This Saturday, 12 September, the Singapore Mediation Convention (also known as the United Nations Convention on International Settlement Agreements Resulting from Mediation) will enter force for the first states to have ratified it.
The Singapore Mediation Convention aims to reduce issues around the international enforcement of cross-border mediated settlement agreements by creating an international framework for their enforcement. Currently, in order to enforce the terms of a cross-border mediated settlement agreement, a party would generally need to bring court proceedings for breach of contract and then seek to enforce the resulting judgment, potentially in another jurisdiction depending on where assets are located. This process inevitably costs time and money.
The Convention will allow the direct enforcement in Convention states of international settlement agreements resulting from mediation, concluded by parties in writing to resolve commercial disputes. An enforcing party will therefore be able to apply directly to the courts of the Convention state where assets are located to enforce a qualifying settlement agreement. It seeks to act in a similar way to how the New York Convention aids the enforcement of international arbitral awards.
On Saturday, the Convention will come into force for the first three states to have ratified it: Singapore, Qatar and Fiji. Those states will be joined by Saudi Arabia in November and by Belarus and Ecuador early next year. Another 47 states have so far signed, but not yet ratified, the Convention, including China, the United States, India and South Korea.
Notable omissions from the list of signatories include the EU and the UK. The EU has not reached a position on whether EU member states should join the Convention as a bloc or whether it should be a matter for individual member states to decide whether to sign-up in their own right.
EU member states (including, during the transition period, the UK) are subject to a European regime on cross-border mediations in civil and commercial disputes under the EU Mediation Directive. The EU rules are broader than the Singapore Mediation Convention as they cover the conduct of the mediation process itself as well as enforcement of mediated settlement agreements. Unless a deal is reached, the EU rules will no longer apply to the UK at the end of the transition period (except for certain transitional and savings provisions).
With that in mind, the UK government confirmed in a policy statement and fact sheet in June that it is considering joining the Convention. These documents follow an illustrative draft statutory instrument published in May, which shows how the Convention might be implemented in the UK. Although the UK government “has not taken a formal decision yet” on whether the UK should sign-up, these documents appear to suggest that the government is giving serious thought to the possibility.

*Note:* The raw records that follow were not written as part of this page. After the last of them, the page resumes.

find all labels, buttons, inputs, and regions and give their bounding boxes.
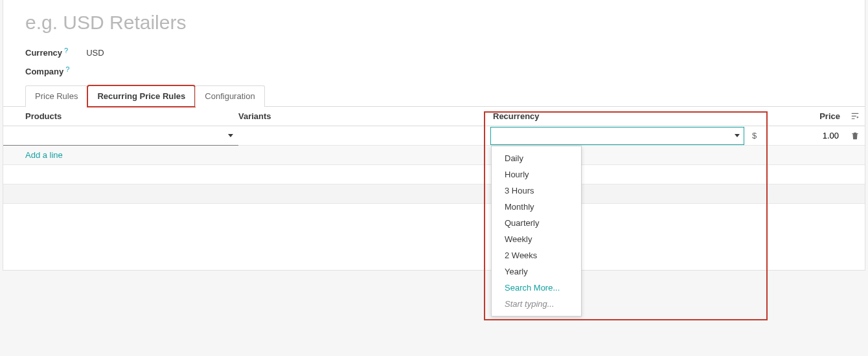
tab-price-rules[interactable]: Price Rules bbox=[25, 85, 87, 107]
recurrency-option[interactable]: Hourly bbox=[492, 166, 581, 183]
currency-help-icon[interactable]: ? bbox=[64, 47, 68, 54]
company-label: Company bbox=[25, 67, 63, 76]
recurrency-cell: DailyHourly3 HoursMonthlyQuarterlyWeekly… bbox=[488, 127, 769, 145]
column-settings-icon[interactable] bbox=[845, 112, 865, 121]
delete-row-icon[interactable] bbox=[845, 131, 865, 140]
tab-configuration[interactable]: Configuration bbox=[195, 85, 264, 107]
page-title: e.g. USD Retailers bbox=[3, 0, 865, 34]
recurrency-option[interactable]: 3 Hours bbox=[492, 183, 581, 199]
col-header-price: Price bbox=[769, 111, 845, 121]
currency-label: Currency bbox=[25, 48, 62, 58]
tab-bar: Price Rules Recurring Price Rules Config… bbox=[3, 85, 865, 107]
company-help-icon[interactable]: ? bbox=[65, 65, 69, 73]
price-input[interactable] bbox=[801, 130, 840, 141]
recurrency-option[interactable]: Daily bbox=[492, 150, 581, 166]
col-header-recurrency: Recurrency bbox=[488, 111, 769, 121]
recurrency-search-more[interactable]: Search More... bbox=[492, 280, 581, 296]
col-header-variants: Variants bbox=[238, 111, 488, 121]
products-select[interactable] bbox=[3, 126, 238, 146]
spacer-row bbox=[3, 204, 865, 231]
price-cell bbox=[769, 130, 845, 141]
currency-symbol: $ bbox=[752, 131, 757, 140]
spacer-row bbox=[3, 165, 865, 184]
table-row: DailyHourly3 HoursMonthlyQuarterlyWeekly… bbox=[3, 126, 865, 146]
form-container: e.g. USD Retailers Currency ? USD Compan… bbox=[3, 0, 865, 271]
caret-down-icon bbox=[228, 134, 233, 137]
spacer-row bbox=[3, 184, 865, 204]
recurrency-option[interactable]: Monthly bbox=[492, 199, 581, 215]
tab-recurring-price-rules[interactable]: Recurring Price Rules bbox=[87, 85, 195, 107]
add-line[interactable]: Add a line bbox=[3, 146, 865, 165]
table-header: Products Variants Recurrency Price bbox=[3, 107, 865, 126]
col-header-products: Products bbox=[3, 111, 238, 121]
recurrency-option[interactable]: Yearly bbox=[492, 263, 581, 280]
recurrency-dropdown: DailyHourly3 HoursMonthlyQuarterlyWeekly… bbox=[491, 146, 582, 317]
recurrency-start-typing-hint: Start typing... bbox=[492, 296, 581, 312]
recurrency-select[interactable]: DailyHourly3 HoursMonthlyQuarterlyWeekly… bbox=[490, 127, 744, 145]
recurrency-option[interactable]: Weekly bbox=[492, 231, 581, 247]
recurrency-input[interactable] bbox=[491, 128, 731, 144]
field-block: Currency ? USD Company ? bbox=[3, 34, 865, 76]
field-row-company: Company ? bbox=[25, 67, 865, 76]
field-row-currency: Currency ? USD bbox=[25, 48, 865, 58]
recurrency-option[interactable]: Quarterly bbox=[492, 215, 581, 231]
currency-value[interactable]: USD bbox=[86, 48, 104, 58]
recurrency-caret-icon[interactable] bbox=[731, 134, 744, 137]
recurrency-option[interactable]: 2 Weeks bbox=[492, 247, 581, 263]
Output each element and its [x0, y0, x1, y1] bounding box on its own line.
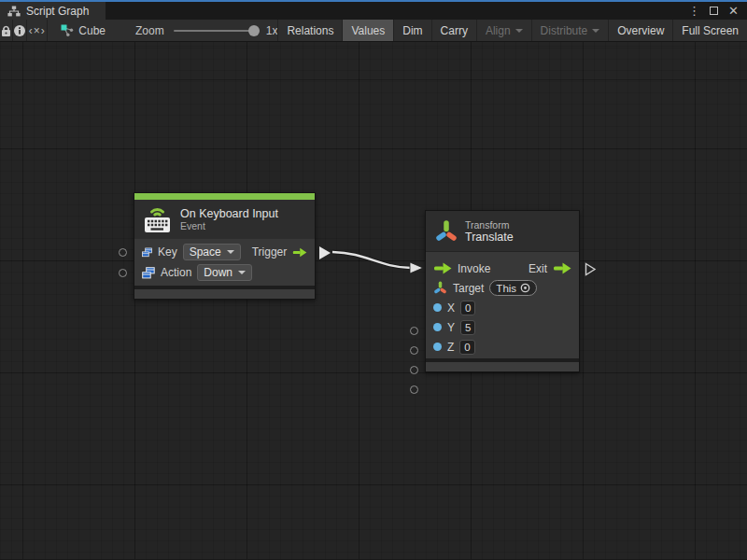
info-button[interactable] [13, 20, 27, 41]
action-input-port[interactable] [119, 269, 127, 277]
node-transform-translate[interactable]: Transform Translate Invoke Exit [425, 210, 580, 372]
action-label: Action [161, 266, 191, 279]
node-on-keyboard-input[interactable]: On Keyboard Input Event Key Space [134, 192, 316, 300]
script-graph-window: Script Graph ⋮ ✕ ‹×› [0, 0, 747, 560]
z-input-port[interactable] [410, 385, 418, 394]
target-object-field[interactable]: This [489, 280, 537, 296]
maximize-icon[interactable] [706, 4, 722, 19]
y-value-field[interactable]: 5 [460, 320, 475, 335]
trigger-flow-arrow-icon[interactable] [292, 246, 307, 259]
toolbar-button-carry[interactable]: Carry [431, 20, 476, 41]
info-icon [13, 24, 26, 37]
exit-flow-arrow-icon[interactable] [553, 262, 571, 274]
event-node-titles: On Keyboard Input Event [180, 207, 278, 231]
zoom-slider-knob[interactable] [248, 25, 260, 36]
event-node-body: Key Space Trigger [134, 239, 315, 286]
float-type-icon [433, 303, 442, 312]
window-menu-icon[interactable]: ⋮ [686, 4, 702, 19]
graph-target-button[interactable]: Cube [61, 24, 106, 37]
event-node-footer [134, 289, 315, 299]
key-label: Key [158, 245, 177, 259]
z-value-field[interactable]: 0 [459, 340, 474, 355]
translate-node-title: Translate [465, 231, 514, 244]
translate-node-body: Invoke Exit Target [426, 252, 579, 358]
toolbar-button-align-label: Align [486, 24, 511, 37]
float-type-icon [433, 323, 442, 331]
titlebar: Script Graph ⋮ ✕ [0, 2, 747, 20]
zoom-value: 1x [266, 24, 278, 37]
x-row: X 0 [426, 298, 579, 317]
keyboard-event-icon [142, 203, 173, 235]
zoom-label: Zoom [135, 24, 164, 37]
translate-node-footer [426, 362, 579, 371]
toolbar-button-distribute[interactable]: Distribute [531, 20, 609, 41]
key-dropdown-value: Space [190, 245, 221, 259]
y-label: Y [447, 321, 455, 334]
event-node-header: On Keyboard Input Event [134, 200, 315, 239]
z-label: Z [447, 341, 454, 354]
target-row: Target This [426, 278, 579, 298]
x-input-port[interactable] [410, 346, 418, 355]
object-picker-icon[interactable] [520, 283, 530, 293]
target-input-port[interactable] [410, 327, 418, 335]
toolbar-button-distribute-label: Distribute [541, 24, 588, 37]
invoke-label: Invoke [458, 262, 490, 275]
translate-node-header: Transform Translate [426, 211, 579, 252]
code-preview-button[interactable]: ‹×› [27, 20, 48, 41]
graph-target-label: Cube [78, 24, 106, 37]
z-row: Z 0 [426, 337, 579, 357]
window-controls: ⋮ ✕ [686, 2, 747, 20]
graph-canvas[interactable]: On Keyboard Input Event Key Space [0, 42, 747, 559]
tab-label: Script Graph [26, 5, 89, 18]
key-dropdown[interactable]: Space [183, 244, 241, 260]
toolbar-button-dim[interactable]: Dim [393, 20, 430, 41]
key-input-port[interactable] [119, 248, 127, 257]
transform-icon [435, 219, 458, 244]
translate-node-category: Transform [465, 219, 514, 231]
lock-button[interactable] [0, 20, 13, 41]
event-node-subtitle: Event [180, 220, 278, 231]
float-type-icon [433, 343, 442, 351]
graph-context-zone: Cube Zoom 1x [48, 20, 277, 41]
trigger-label: Trigger [252, 245, 288, 259]
target-object-value: This [496, 283, 516, 294]
invoke-row: Invoke Exit [426, 259, 579, 278]
invoke-flow-arrow-icon[interactable] [433, 262, 452, 274]
graph-pointer-icon [61, 24, 74, 37]
action-row: Action Down [134, 262, 315, 283]
target-label: Target [453, 282, 484, 295]
chevron-down-icon [592, 29, 599, 33]
zoom-slider[interactable] [174, 30, 258, 32]
graph-hierarchy-icon [7, 6, 21, 17]
x-label: X [447, 301, 455, 315]
transform-mini-icon [433, 281, 447, 295]
enum-type-icon [142, 246, 152, 259]
exit-label: Exit [529, 262, 547, 275]
chevron-down-icon [515, 29, 523, 33]
chevron-down-icon [227, 250, 234, 254]
node-accent-bar [134, 193, 315, 200]
toolbar-button-align[interactable]: Align [476, 20, 531, 41]
trigger-output-port[interactable] [319, 246, 331, 259]
chevron-down-icon [238, 271, 246, 274]
action-dropdown-value: Down [204, 266, 233, 279]
exit-output-port[interactable] [585, 262, 597, 276]
titlebar-spacer [106, 2, 686, 20]
enum-type-icon [142, 267, 155, 279]
close-icon[interactable]: ✕ [726, 4, 741, 19]
tab-script-graph[interactable]: Script Graph [0, 2, 106, 20]
toolbar-button-overview[interactable]: Overview [608, 20, 672, 41]
y-input-port[interactable] [410, 366, 418, 374]
toolbar-button-relations[interactable]: Relations [277, 20, 342, 41]
connection-wire[interactable] [0, 42, 747, 559]
maximize-glyph [710, 7, 718, 15]
toolbar-button-fullscreen[interactable]: Full Screen [672, 20, 747, 41]
lock-icon [0, 24, 12, 37]
action-dropdown[interactable]: Down [197, 264, 252, 281]
y-row: Y 5 [426, 317, 579, 337]
translate-node-titles: Transform Translate [465, 219, 514, 244]
event-node-title: On Keyboard Input [180, 207, 278, 220]
key-row: Key Space Trigger [134, 242, 315, 262]
x-value-field[interactable]: 0 [460, 301, 475, 315]
toolbar-button-values[interactable]: Values [342, 20, 393, 41]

Some commentators suggest that the Convention could become as significant to international mediation as the New York Convention is to international arbitration. We are clearly some way off that, although the New York Convention was also a slow burner. By the end of 1959 (the year in which the New York Convention entered force), the New York Convention had six parties. Fast forward sixty years and the New York Convention has around 165 parties and is widely considered to be the cornerstone of the global arbitration system.
As well as the take-up among states, the success of the Singapore Mediation Convention will depend on the willingness of states to develop their own domestic laws to encourage and facilitate the use of mediation as a form of dispute resolution, particularly in states where mediation is less widely used. In addition, the option for states to make a reservation that the Convention will only apply if parties to settlement agreements agree to the Convention’s application may also limit the Convention’s effectiveness. However, with the benefit of time, the Singapore Mediation Convention could prove pivotal in the development of mediation as a means of international dispute resolution.